As Buttigieg's campaign rises, Senator Amy Klobuchar, a moderate, and her more progressive Senate colleagues Kamala Harris and Cory Booker have seen their bids stall despite years of higher visibility.

Voters voice respect for Buttigieg's record as a military veteran who served in Afghanistan, and as a mayor making executive decisions.

He occupies the same centrist lane as Biden, the frontrunner whose shaky performance in debates, stale campaign appearances and advanced age have caused many here to re-evaluate their support.

- 'Leadership is leadership' -

Biden, 76, "doesn't have my heart," acknowledged T.J. Thran, a 25-year-old video producer who expressed appreciation for Buttigieg's articulate delivery and appeal for inclusion.

But he worries that as the first gay American to launch a viable presidential campaign, Buttigieg might turn off some working-class voters.

"I believe love is love and leadership is leadership," Thran said at Buttigieg's Lebanon town hall, where some 1,400 people showed up.

Voters at Buttigieg events said his sexuality played little part in their decision-making. But many said they fret over rapid, overwhelming change.

Retiree Paul Elkins of Moultonborough is wary of Warren's Medicare for All universal health care plan, which she projects would cost some $20.5 trillion.

"She's a little bit too far -- or a lot too far -- left for me.
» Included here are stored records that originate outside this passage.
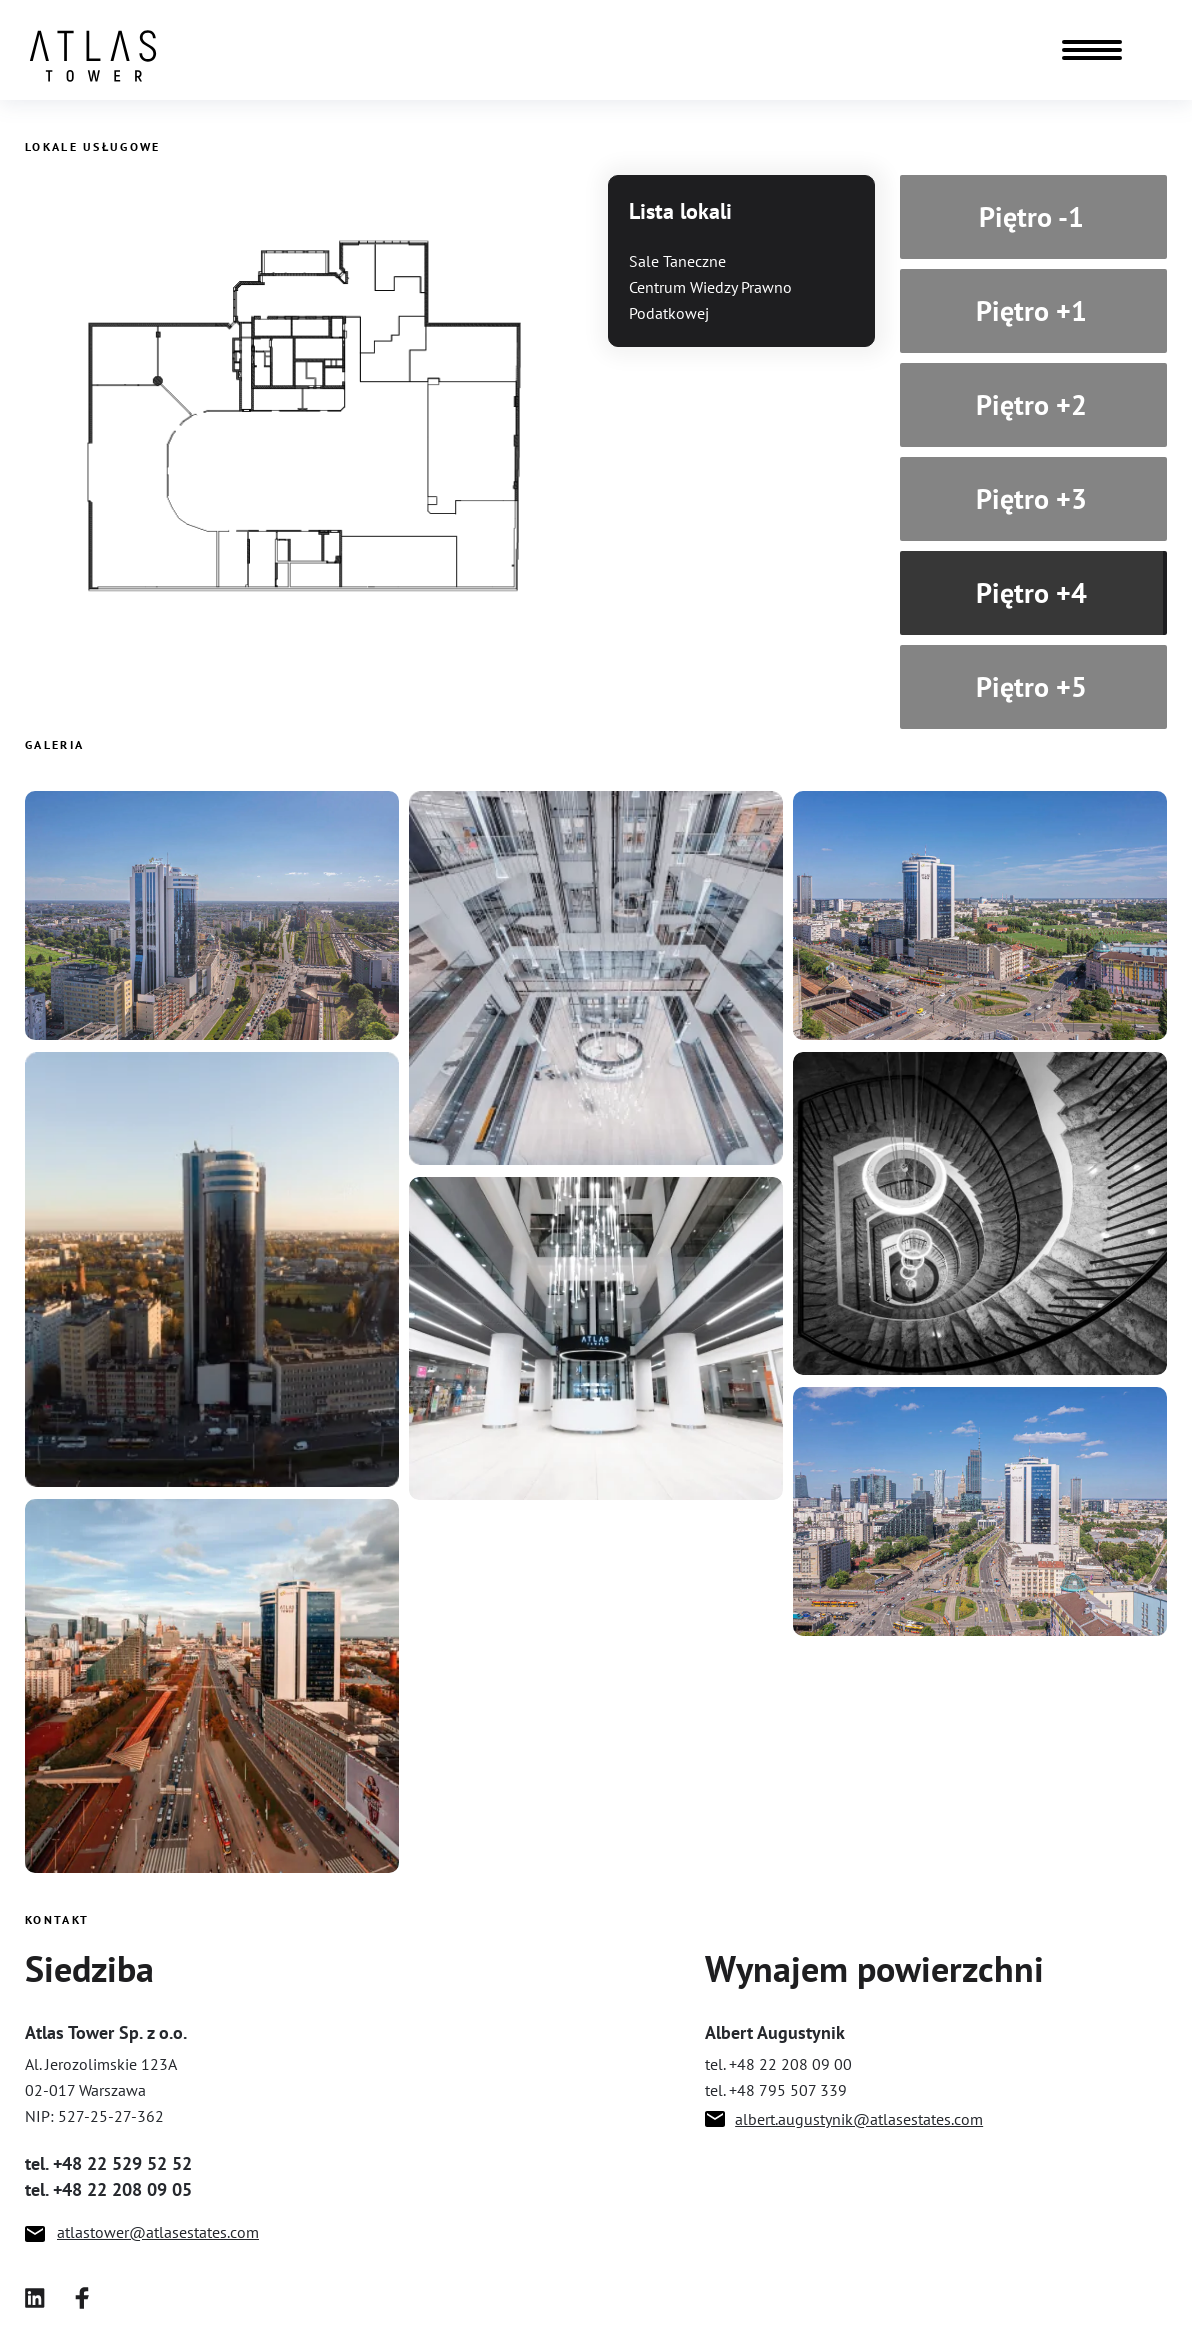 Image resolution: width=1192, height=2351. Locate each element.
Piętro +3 (1031, 504)
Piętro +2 (1031, 410)
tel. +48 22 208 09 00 (778, 2064)
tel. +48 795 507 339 (776, 2090)
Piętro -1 (1031, 222)
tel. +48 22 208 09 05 (108, 2189)
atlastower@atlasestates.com (158, 2232)
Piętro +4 (1031, 598)
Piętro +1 (1031, 316)
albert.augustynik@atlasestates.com (859, 2119)
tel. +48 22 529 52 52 (108, 2163)
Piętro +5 (1031, 692) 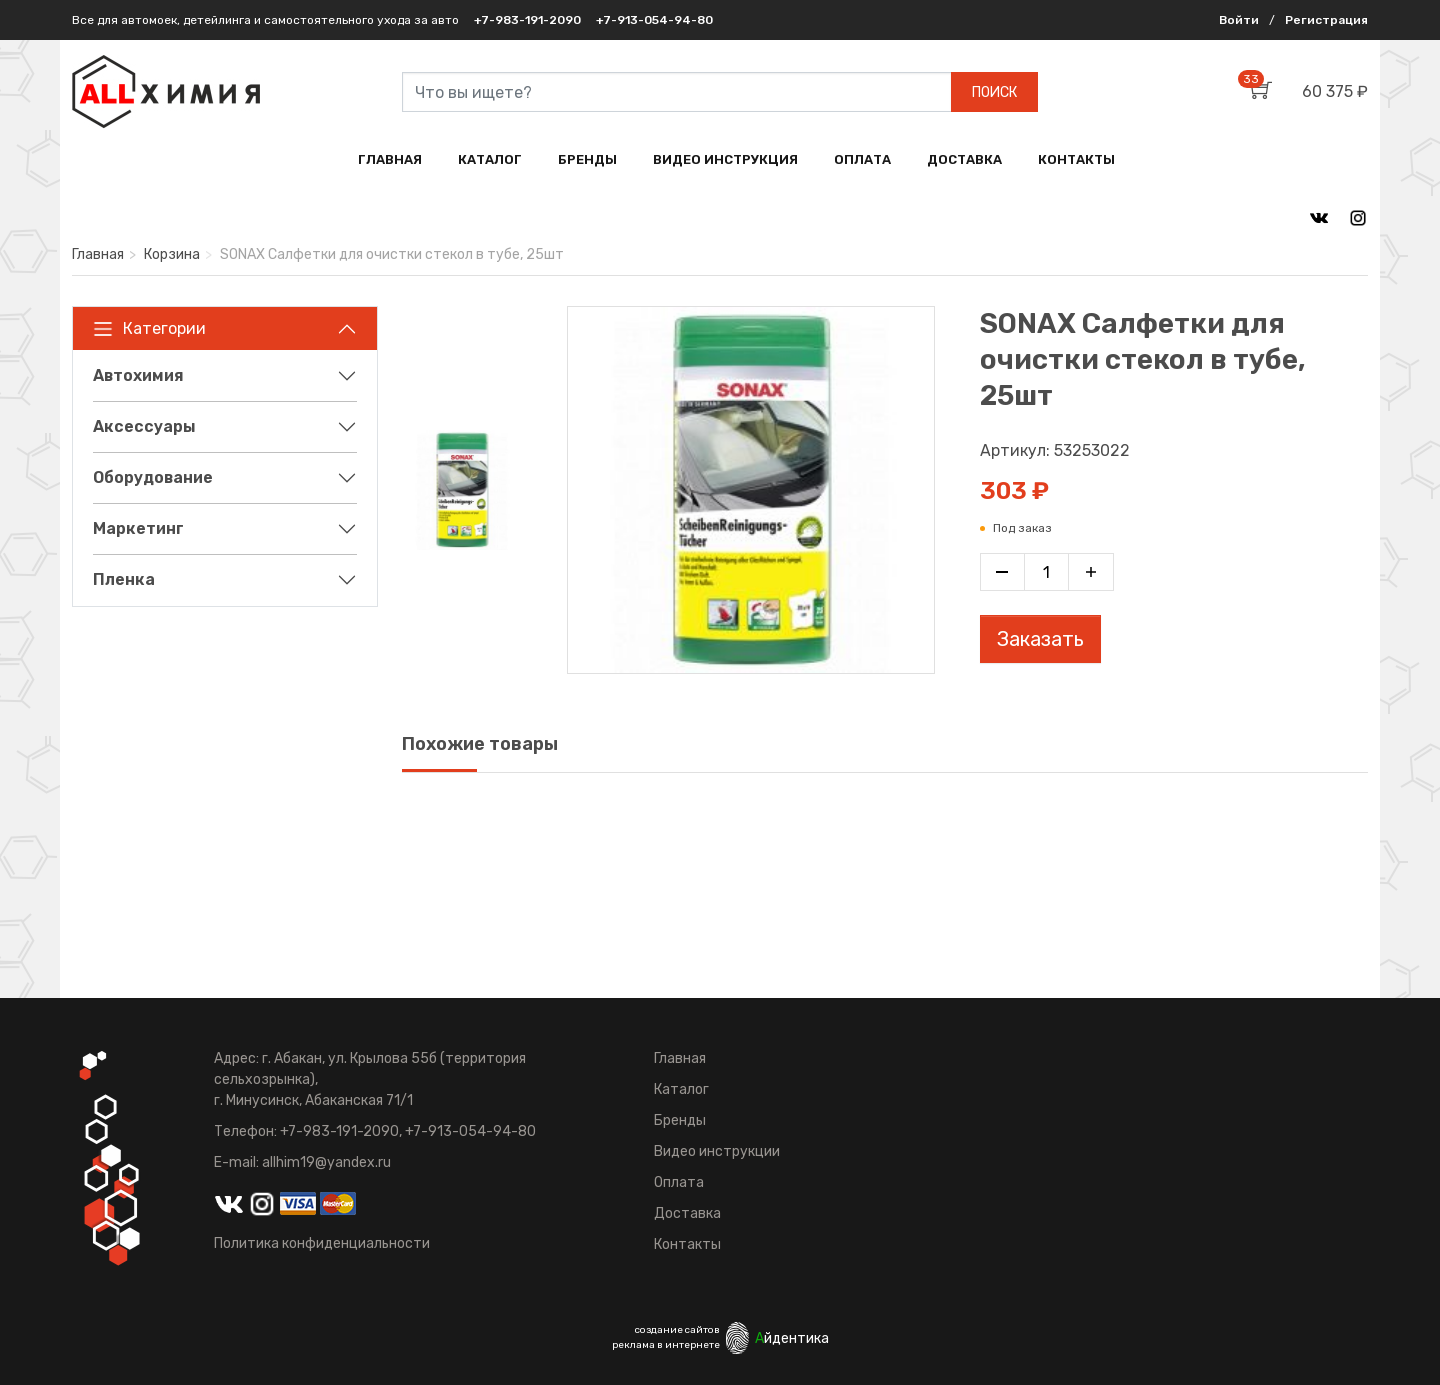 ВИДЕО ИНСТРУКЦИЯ (725, 159)
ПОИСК (994, 92)
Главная (98, 254)
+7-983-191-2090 (527, 20)
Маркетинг (138, 528)
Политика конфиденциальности (322, 1243)
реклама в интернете (666, 1345)
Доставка (687, 1213)
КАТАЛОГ (490, 159)
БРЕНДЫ (587, 159)
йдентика (792, 1338)
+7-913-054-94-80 (654, 20)
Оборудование (153, 477)
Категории (149, 329)
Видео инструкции (717, 1151)
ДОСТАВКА (964, 159)
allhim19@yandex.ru (326, 1162)
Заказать (1040, 639)
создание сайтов (677, 1330)
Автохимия (138, 375)
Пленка (124, 579)
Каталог (681, 1089)
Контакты (687, 1244)
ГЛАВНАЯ (390, 159)
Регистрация (1326, 20)
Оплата (679, 1182)
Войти (1239, 20)
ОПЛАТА (862, 159)
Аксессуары (144, 426)
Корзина (172, 254)
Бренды (680, 1120)
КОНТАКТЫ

And I find that Mayor Pete is a more moderate candidate," Elkins, 62, said at the barn rally.

Defeating Trump is a top priority, but with "somebody that's too far left, that may not happen," he added.

Buttigieg's bus took him through picturesque towns like Franklin, where he toured local businesses working towards a rejuvenation after years of economic atrophy.

"Reminds me of home," Buttigieg said.